Come and see Cecil’s family for yourself. Our Somalisa Camp, Somalisa Acacia and Somalisa Expeditions are all situated in the Somalisa Concession and a run-in with Cecil’s pride is always a wonder to see.
4. The Cheetah
The cheetah is the world's fastest land mammal - it can reach speeds of 60 mph in just three seconds!
However, it seems as though the world’s fastest land mammal is sprinting towards extinction. It is estimated that there are only 7,100 cheetahs left in the wild and it is estimated that this number may decline by an additional 53% over the next 15 years. Based on these results, scientists are calling for the cheetah’s status to be changed from “vulnerable” to “endangered” on the IUCN Red List.
These big cats once roamed nearly all of Africa and much of Asia, but their population is now confined predominantly to only six African countries: Angola, Namibia, Zimbabwe, Botswana, South Africa, and Mozambique.
Cheetahs' biggest threats to survival are habitat loss, human-wildlife conflict and poaching for their skin.
There is enormous potential for the population to rebound quickly, which is why there is a big push to get Cheetahs re-classified as endangered, so they can benefit from conservation
efforts. “The new conservation status would provide a platform for these groups to try and reverse the trends affecting cheetahs. For instance, such a change can create openings for funding streams that are available only to endangered species” says study leader Sarah Durant of the Zoological Society of London.

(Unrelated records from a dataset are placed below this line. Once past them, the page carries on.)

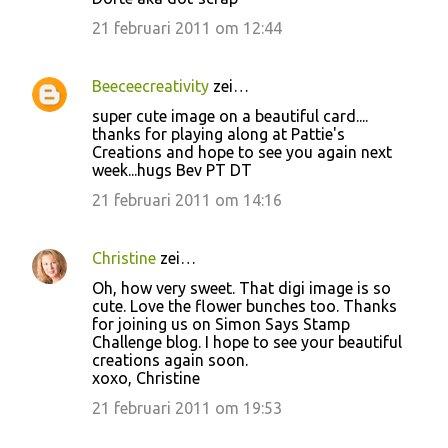
21 februari 2011 om 12:44
Beeceecreativity
zei…
super cute image on a beautiful card....
thanks for playing along at Pattie's
Creations and hope to see you again next
week...hugs Bev PT DT
21 februari 2011 om 14:16
Christine
zei…
Oh, how very sweet. That digi image is so
cute. Love the flower bunches too. Thanks
for joining us on Simon Says Stamp
Challenge blog. I hope to see your beautiful
creations again soon.
xoxo, Christine
21 februari 2011 om 19:53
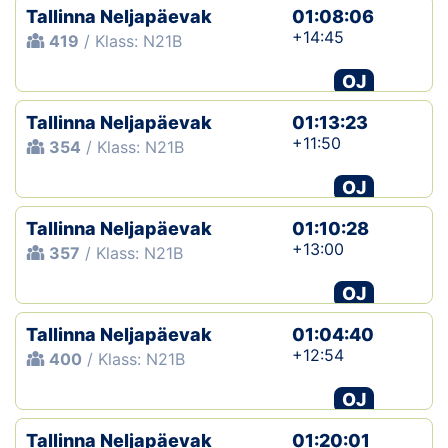
Tallinna Neljapäevak
01:08:06
+14:45
419
/ Klass: N21B
OJ
Tallinna Neljapäevak
01:13:23
+11:50
354
/ Klass: N21B
OJ
Tallinna Neljapäevak
01:10:28
+13:00
357
/ Klass: N21B
OJ
Tallinna Neljapäevak
01:04:40
+12:54
400
/ Klass: N21B
OJ
Tallinna Neljapäevak
01:20:01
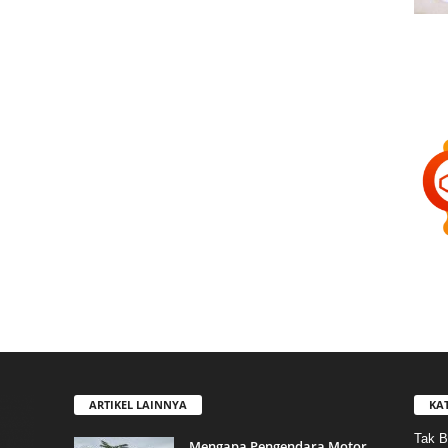
ARTIKEL LAINNYA
KA
Tak B
Mengapa Pengendara Motor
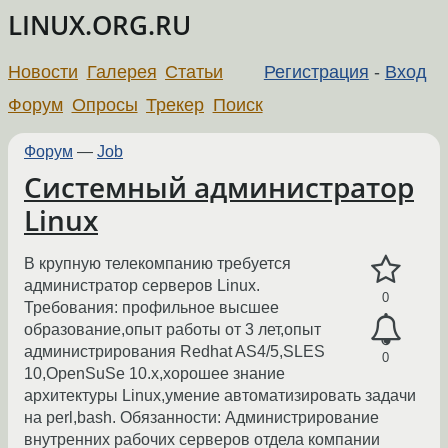
LINUX.ORG.RU
Новости
Галерея
Статьи
Регистрация
-
Вход
Форум
Опросы
Трекер
Поиск
Форум
—
Job
Системный администратор
Linux
В крупную телекомпанию требуется
администратор серверов Linux.
0
Требования: профильное высшее
образование,опыт работы от 3 лет,опыт
администрирования Redhat AS4/5,SLES
0
10,OpenSuSe 10.x,хорошее знание
архитектуры Linux,умение автоматизировать задачи
на perl,bash. Обязанности: Администрирование
внутренних рабочих серверов отдела компании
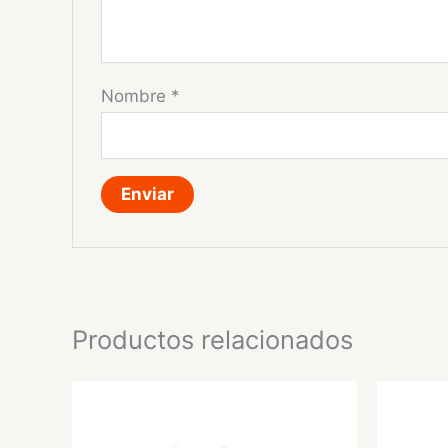
Nombre
*
Productos relacionados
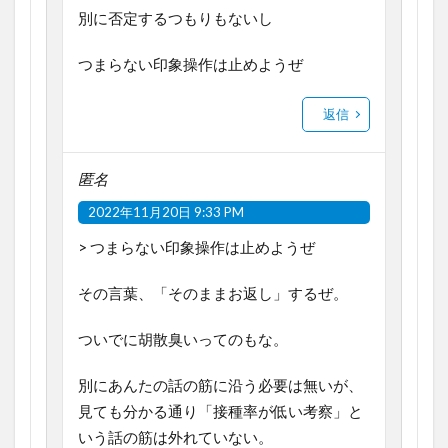
別に否定するつもりもないし
つまらない印象操作は止めようぜ
返信
匿名
2022年11月20日 9:33 PM
> つまらない印象操作は止めようぜ
その言葉、「そのままお返し」するぜ。
ついでに胡散臭いってのもな。
別にあんたの話の筋に沿う必要は無いが、
見ても分かる通り「接種率が低い考察」と
いう話の筋は外れていない。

Conservation Contribution when staying at African Bush Camps
By now, you might be asking yourself a few questions.
What does ABC do to help with conservation? And what can I do to help? Why choose Africa over other destinations?
Visiting Africa has a huge positive impact on conservation. Not only does tourism mean more guests in parks and less space for poachers to hide, but it also provides livelihoods for the community members in vulnerable wildlife areas. By linking these jobs to tourism, communities embrace these conservation activities and are less likely to resort to poaching.

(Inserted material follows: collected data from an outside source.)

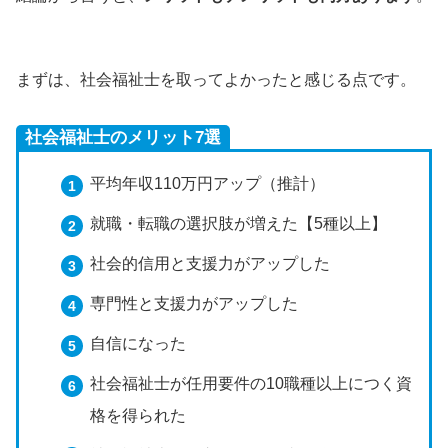
まずは、社会福祉士を取ってよかったと感じる点です。
社会福祉士のメリット7選
平均年収110万円アップ（推計）
就職・転職の選択肢が増えた【5種以上】
社会的信用と支援力がアップした
専門性と支援力がアップした
自信になった
社会福祉士が任用要件の10職種以上につく資
格を得られた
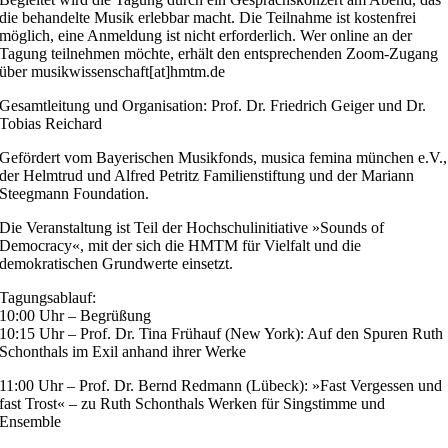
die behandelte Musik erlebbar macht. Die Teilnahme ist kostenfrei
möglich, eine Anmeldung ist nicht erforderlich. Wer online an der
Tagung teilnehmen möchte, erhält den entsprechenden Zoom-Zugang
über musikwissenschaft[at]hmtm.de
Gesamtleitung und Organisation: Prof. Dr. Friedrich Geiger und Dr.
Tobias Reichard
Gefördert vom Bayerischen Musikfonds, musica femina münchen e.V.,
der Helmtrud und Alfred Petritz Familienstiftung und der Mariann
Steegmann Foundation.
Die Veranstaltung ist Teil der Hochschulinitiative »Sounds of
Democracy«, mit der sich die HMTM für Vielfalt und die
demokratischen Grundwerte einsetzt.
Tagungsablauf:
10:00 Uhr – Begrüßung
10:15 Uhr – Prof. Dr. Tina Frühauf (New York): Auf den Spuren Ruth
Schonthals im Exil anhand ihrer Werke
11:00 Uhr – Prof. Dr. Bernd Redmann (Lübeck): »Fast Vergessen und
fast Trost« – zu Ruth Schonthals Werken für Singstimme und
Ensemble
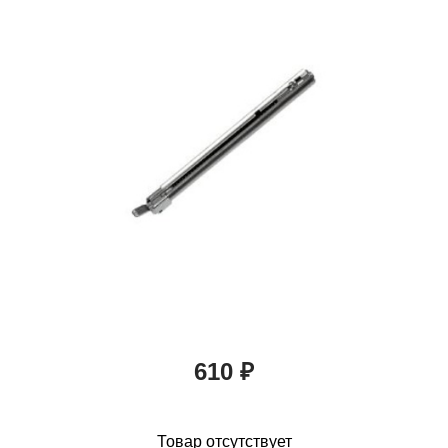
610 ₽
Товар отсутствует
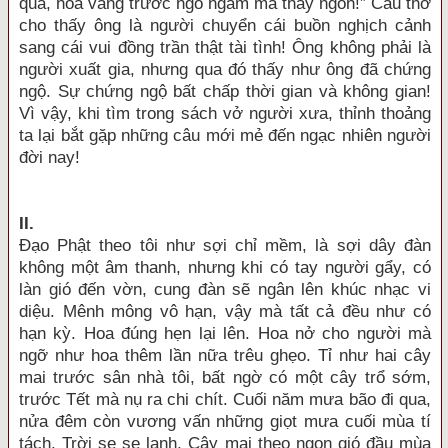
qua, hoa vàng trước ngõ ngắm mà thấy ngon!” Câu thơ
cho thấy ông là người chuyển cái buồn nghịch cảnh
sang cái vui đồng trần thật tài tình! Ông không phải là
người xuất gia, nhưng qua đó thấy như ông đã chứng
ngộ. Sự chứng ngộ bất chấp thời gian và không gian!
Vì vậy, khi tìm trong sách vở người xưa, thỉnh thoảng
ta lại bắt gặp những câu mới mẻ đến ngạc nhiên người
đời nay!
I
I.
Đạo Phật theo tôi như sợi chỉ mềm, là sợi dây đàn
không một âm thanh, nhưng khi có tay người gẩy, có
làn gió đến vờn, cung đàn sẽ ngân lên khúc nhạc vi
diệu. Mênh mông vô hạn, vậy mà tất cả đều như có
hạn kỳ. Hoa đúng hẹn lại lên. Hoa nở cho người mà
ngỡ như hoa thêm lần nữa trêu ghẹo. Tỉ như hai cây
mai trước sân nhà tôi, bất ngờ có một cây trổ sớm,
trước Tết mà nụ ra chi chít. Cuối năm mưa bão đi qua,
nửa đêm còn vương vấn những giọt mưa cuối mùa tí
tách. Trời se se lạnh. Cây mai theo ngọn gió đầu mùa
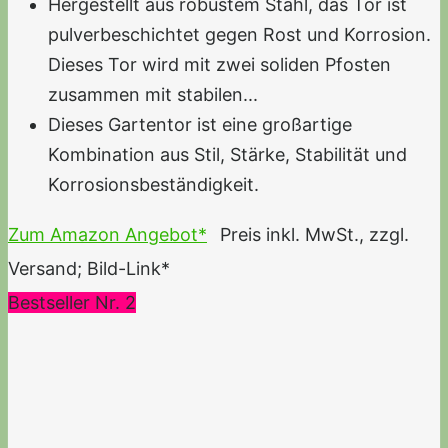
Hergestellt aus robustem Stahl, das Tor ist
pulverbeschichtet gegen Rost und Korrosion.
Dieses Tor wird mit zwei soliden Pfosten
zusammen mit stabilen...
Dieses Gartentor ist eine großartige
Kombination aus Stil, Stärke, Stabilität und
Korrosionsbeständigkeit.
Zum Amazon Angebot*
Preis inkl. MwSt., zzgl.
Versand; Bild-Link*
Bestseller Nr. 2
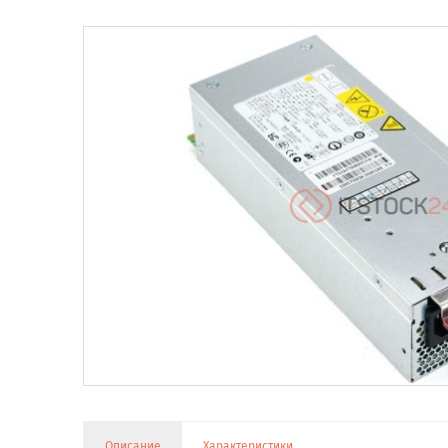
Описание
Характеристики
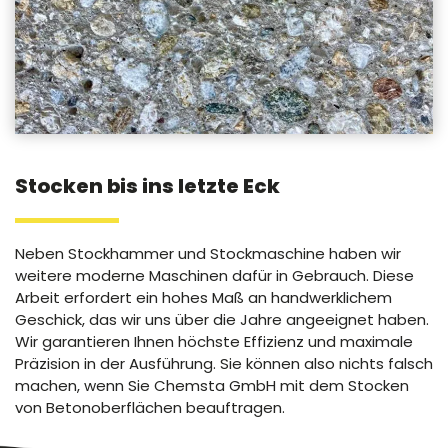
Stocken bis ins letzte Eck
Neben Stockhammer und Stockmaschine haben wir
weitere moderne Maschinen dafür in Gebrauch. Diese
Arbeit erfordert ein hohes Maß an handwerklichem
Geschick, das wir uns über die Jahre angeeignet haben.
Wir garantieren Ihnen höchste Effizienz und maximale
Präzision in der Ausführung. Sie können also nichts falsch
machen, wenn Sie Chemsta GmbH mit dem Stocken
von Betonoberflächen beauftragen.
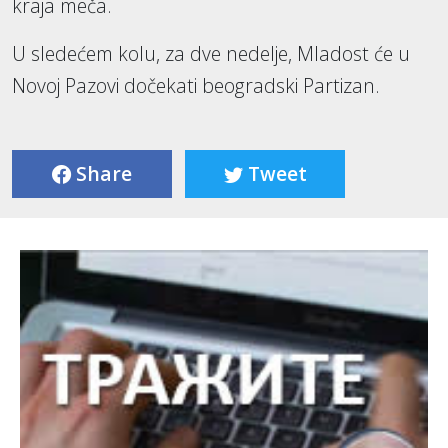
kraja meča.
U sledećem kolu, za dve nedelje, Mladost će u
Novoj Pazovi dočekati beogradski Partizan.
Share
Tweet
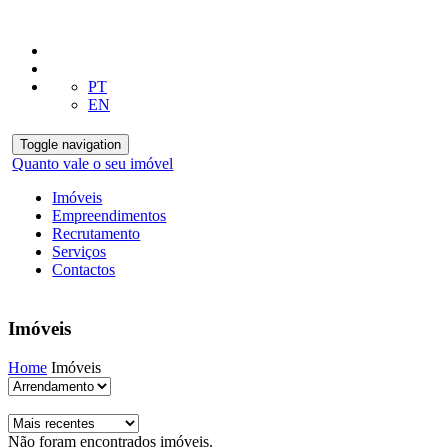
PT
EN
Toggle navigation
Quanto vale o seu imóvel
Imóveis
Empreendimentos
Recrutamento
Serviços
Contactos
Imóveis
Home
Imóveis
Não foram encontrados imóveis.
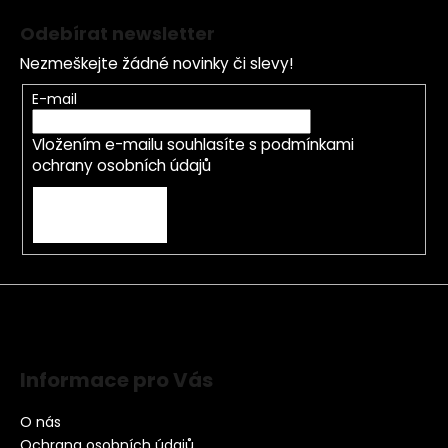
Odebírat newsletter
Nezmeškejte žádné novinky či slevy!
E-mail
Vložením e-mailu souhlasíte s
podmínkami
ochrany osobních údajů
PŘIHLÁSIT SE
Informace pro Vás
O nás
Ochrana osobních údajů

Conservation groups work hard to show the community the value of wildlife tourism as it provides jobs for them and their families. The more support given to these wildlife areas, the more safari operators can maintain sustainable projects that empower communities through mutual partnerships, provide support for education, and implement sustainable conservation projects.
When you stay at any of our Zimbabwean camps a conservation levy of $15 is included per person per night, which goes directly to conservation groups.
$15 is provided to the CWF to aid in protecting and conserving the wildlife in Hwange National Park.
The $15 is split 50/50. The first half goes to Bumi Hills Foundation which aids in anti-poaching in the area. The other half is dedicated to our own conservation, community empowerment and education efforts through our African Bush Camps Foundation.
Mana Pools National Park:
In partnership with Zimbabwe National Parks & wildlife authorities we have deployed an anti-poaching unit to safeguard the wildlife in the area.
We are also a member of the Lion Recovery Fund for the LionScapes coalition that seeks to protect the lions of not only Mana Pools, but of all of Africa.
The more you visit Africa, the brighter the continent's future looks.